Removing the racial inequities in states’ TANF allocations would mark a large step in reducing racial differences in child poverty. For context, the estimated 15 percent reduction in the black-white child-poverty gap is comparable to the effect of moving all children from single-mother households into two-parent households (while keeping all other characteristics of the households as is).
This is not to say that single motherhood is unimportant—more children growing up in two-parent households would surely be a good thing. But if a state’s purported goal is to reduce the number of its residents living in poverty, offering cash support coupled with employment incentives is likely to be more effective than sex-education courses or ad campaigns “promoting the value of healthy marriage.”
TANF is not the only social program in the U.S. that stratifies low-income families based on state boundaries and skin color. In Jamila Michener’s new book, “Fragmented Democracy: Medicaid, Federalism, and Unequal Politics,” the Cornell political scientist depicts in vivid detail how state differences in Medicaid policies “tether health policy even more deeply to race and poverty.”

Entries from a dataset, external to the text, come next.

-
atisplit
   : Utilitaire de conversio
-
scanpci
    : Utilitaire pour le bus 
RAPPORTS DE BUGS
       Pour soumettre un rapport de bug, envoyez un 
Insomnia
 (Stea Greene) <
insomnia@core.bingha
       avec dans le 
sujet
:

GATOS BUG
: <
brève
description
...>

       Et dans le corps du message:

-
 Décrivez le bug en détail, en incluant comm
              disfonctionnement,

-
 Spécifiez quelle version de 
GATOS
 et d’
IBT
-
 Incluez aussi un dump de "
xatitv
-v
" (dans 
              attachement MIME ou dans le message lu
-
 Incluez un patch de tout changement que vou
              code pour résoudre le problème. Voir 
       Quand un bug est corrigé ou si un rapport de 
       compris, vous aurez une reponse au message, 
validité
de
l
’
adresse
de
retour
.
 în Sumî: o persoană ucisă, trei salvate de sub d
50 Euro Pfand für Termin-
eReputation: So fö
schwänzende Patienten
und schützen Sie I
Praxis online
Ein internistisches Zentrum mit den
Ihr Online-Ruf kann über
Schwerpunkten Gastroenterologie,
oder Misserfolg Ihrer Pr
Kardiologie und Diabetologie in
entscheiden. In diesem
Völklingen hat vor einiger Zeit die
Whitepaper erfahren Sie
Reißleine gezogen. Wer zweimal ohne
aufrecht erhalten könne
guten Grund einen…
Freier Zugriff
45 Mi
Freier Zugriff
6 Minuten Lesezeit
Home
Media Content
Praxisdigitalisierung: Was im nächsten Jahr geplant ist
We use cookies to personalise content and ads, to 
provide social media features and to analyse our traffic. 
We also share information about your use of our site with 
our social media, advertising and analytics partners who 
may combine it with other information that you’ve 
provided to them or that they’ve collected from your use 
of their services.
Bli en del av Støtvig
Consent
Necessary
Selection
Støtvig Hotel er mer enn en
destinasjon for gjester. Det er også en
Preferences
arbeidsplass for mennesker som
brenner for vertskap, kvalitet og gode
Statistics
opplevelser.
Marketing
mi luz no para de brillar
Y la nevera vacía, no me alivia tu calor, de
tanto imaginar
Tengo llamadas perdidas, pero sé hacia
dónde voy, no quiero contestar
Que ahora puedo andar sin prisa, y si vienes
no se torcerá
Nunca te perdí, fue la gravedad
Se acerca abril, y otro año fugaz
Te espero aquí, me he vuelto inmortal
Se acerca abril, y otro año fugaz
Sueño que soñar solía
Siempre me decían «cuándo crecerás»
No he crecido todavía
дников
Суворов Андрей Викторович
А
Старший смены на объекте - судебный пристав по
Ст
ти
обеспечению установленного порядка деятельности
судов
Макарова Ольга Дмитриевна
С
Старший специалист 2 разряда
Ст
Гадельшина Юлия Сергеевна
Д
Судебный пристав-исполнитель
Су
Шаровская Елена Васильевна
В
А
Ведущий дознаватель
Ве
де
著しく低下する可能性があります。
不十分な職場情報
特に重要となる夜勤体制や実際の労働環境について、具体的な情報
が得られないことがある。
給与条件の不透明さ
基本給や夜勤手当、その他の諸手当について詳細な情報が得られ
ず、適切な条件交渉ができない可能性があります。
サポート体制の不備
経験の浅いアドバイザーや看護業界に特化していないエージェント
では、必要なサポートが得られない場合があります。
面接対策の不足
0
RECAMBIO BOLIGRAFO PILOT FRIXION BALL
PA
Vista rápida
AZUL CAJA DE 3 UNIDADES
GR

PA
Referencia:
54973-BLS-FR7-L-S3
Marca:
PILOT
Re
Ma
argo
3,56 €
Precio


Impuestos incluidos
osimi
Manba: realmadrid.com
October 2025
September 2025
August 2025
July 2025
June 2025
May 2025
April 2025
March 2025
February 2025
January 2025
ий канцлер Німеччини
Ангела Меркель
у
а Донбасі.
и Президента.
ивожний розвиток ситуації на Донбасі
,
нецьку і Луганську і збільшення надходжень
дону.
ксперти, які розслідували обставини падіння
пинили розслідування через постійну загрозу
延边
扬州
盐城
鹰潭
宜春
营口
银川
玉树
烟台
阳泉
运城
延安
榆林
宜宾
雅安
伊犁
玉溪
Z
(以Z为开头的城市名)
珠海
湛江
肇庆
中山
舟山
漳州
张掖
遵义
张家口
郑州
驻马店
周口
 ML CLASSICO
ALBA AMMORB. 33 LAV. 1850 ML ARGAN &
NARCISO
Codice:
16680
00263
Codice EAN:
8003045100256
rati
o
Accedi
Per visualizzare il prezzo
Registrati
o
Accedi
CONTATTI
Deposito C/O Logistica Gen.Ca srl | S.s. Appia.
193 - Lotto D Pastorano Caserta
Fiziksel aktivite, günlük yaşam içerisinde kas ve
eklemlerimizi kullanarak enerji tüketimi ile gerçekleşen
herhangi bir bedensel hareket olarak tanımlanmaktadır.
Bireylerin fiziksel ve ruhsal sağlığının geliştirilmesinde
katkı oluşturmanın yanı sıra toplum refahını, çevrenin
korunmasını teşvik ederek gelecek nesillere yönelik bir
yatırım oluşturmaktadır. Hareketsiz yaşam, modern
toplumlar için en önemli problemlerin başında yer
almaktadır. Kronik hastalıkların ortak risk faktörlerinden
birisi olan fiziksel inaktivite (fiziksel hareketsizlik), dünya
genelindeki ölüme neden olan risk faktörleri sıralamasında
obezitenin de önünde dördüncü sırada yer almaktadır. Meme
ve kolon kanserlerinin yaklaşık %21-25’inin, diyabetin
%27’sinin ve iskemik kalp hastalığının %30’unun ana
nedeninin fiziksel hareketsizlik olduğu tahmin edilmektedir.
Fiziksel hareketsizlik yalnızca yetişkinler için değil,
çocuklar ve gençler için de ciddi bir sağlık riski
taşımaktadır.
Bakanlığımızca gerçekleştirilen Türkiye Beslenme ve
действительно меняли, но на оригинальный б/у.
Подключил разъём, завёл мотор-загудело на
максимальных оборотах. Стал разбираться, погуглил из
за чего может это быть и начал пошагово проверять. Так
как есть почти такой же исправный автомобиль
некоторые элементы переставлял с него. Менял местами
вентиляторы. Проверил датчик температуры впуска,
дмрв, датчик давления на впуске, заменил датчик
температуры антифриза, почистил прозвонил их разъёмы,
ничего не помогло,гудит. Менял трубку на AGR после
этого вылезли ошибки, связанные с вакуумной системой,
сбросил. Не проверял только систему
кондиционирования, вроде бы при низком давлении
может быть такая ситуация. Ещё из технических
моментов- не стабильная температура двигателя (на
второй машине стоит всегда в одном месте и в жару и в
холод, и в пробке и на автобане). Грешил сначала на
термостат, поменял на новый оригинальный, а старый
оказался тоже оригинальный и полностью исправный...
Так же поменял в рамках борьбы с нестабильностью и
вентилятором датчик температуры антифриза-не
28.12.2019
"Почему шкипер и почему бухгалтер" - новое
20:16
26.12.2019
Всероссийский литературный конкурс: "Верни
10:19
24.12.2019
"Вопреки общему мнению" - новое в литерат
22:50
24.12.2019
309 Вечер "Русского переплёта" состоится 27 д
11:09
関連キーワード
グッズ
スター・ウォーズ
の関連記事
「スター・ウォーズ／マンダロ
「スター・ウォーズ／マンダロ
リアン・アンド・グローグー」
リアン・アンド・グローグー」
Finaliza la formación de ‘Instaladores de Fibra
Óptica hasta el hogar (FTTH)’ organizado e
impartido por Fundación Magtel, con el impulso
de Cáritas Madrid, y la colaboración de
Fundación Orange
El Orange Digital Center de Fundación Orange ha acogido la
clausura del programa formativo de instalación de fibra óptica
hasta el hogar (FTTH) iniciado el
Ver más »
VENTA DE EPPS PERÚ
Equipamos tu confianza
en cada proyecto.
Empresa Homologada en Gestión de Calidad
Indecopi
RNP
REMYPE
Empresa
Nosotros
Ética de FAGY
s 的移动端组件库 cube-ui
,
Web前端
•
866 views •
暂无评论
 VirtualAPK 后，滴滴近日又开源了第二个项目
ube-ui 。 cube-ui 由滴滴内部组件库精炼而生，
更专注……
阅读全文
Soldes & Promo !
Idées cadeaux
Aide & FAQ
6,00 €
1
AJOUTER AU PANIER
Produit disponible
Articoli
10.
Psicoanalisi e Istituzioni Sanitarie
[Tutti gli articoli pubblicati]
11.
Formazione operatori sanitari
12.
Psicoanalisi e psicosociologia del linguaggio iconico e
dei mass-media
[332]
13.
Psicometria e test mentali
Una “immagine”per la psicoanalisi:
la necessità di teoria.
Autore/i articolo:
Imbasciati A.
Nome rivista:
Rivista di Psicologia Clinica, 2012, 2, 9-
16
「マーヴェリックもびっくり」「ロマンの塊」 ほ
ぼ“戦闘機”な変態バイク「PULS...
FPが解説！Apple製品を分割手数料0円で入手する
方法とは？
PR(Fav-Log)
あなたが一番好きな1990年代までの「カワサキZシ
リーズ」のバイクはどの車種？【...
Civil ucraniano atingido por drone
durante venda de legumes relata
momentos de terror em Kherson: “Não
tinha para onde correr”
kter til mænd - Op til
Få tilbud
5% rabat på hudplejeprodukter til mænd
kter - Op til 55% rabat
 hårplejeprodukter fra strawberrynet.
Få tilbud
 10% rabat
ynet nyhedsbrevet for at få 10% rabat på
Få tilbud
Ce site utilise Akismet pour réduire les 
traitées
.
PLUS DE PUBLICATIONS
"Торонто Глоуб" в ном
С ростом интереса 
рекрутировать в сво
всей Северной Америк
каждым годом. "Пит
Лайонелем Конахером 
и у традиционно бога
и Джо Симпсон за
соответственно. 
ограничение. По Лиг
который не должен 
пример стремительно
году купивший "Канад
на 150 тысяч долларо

Most concretely, Michener points out that eight of the 11 states with the largest share of the nation’s black population are among those that have failed to implement Medicaid expansion. Even among Medicaid beneficiaries, access to dental treatment, hearing or vision support, and end-of-life services vary by state. If a person eligible for Medicaid “got sick in the wrong state during the wrong year,” Michener writes, “the consequences of policy fragmentation could be life altering.”
Other examples of “policy fragmentation” abound. Today, roughly half of the 50 states offer a supplement to the federal earned-income tax credit, but the average black family is less likely than the average white family to live in one of those states. States vary in levels of minimum wage, paid-leave policies, and investments in early-childhood education, but again, regional and racial inequities are large. And perhaps most damaging, states have long varied with respect to their criminal-justice policies. In 11 states, at least one in 20 black men is incarcerated. Ironically, the states most likely to chide black women for raising children alone—and to promote marriage as the key to poverty reduction—tend to be the same states that incarcerate the largest share of black men. Including the incarcerated population in our estimates of poverty in the U.S. would only widen racial divides.
“Federalism,” as Michener poignantly writes, “is a primary channel through which the geography of opportunity is shaped in America.” The question of in which state a low-income family lives is associated more and more with how well that family is able to live. And more often than not, low-income families of color tend to find themselves living within the borders of a more punitive state.
We often perceive policy makers as defenders of economic opportunity, and social policy as a set of tools to alleviate inequalities. But as Michener’s work shows, and as the data on TANF suggest, state governments often function as a source of inequality rather than its cure. Instead of narrowing gaps between the advantaged and disadvantaged, social policy can, when deployed unevenly across the country, act to deepen them instead.
Zach Parolin is a post-doctoral researcher at Columbia University Center on Poverty & Social Policy.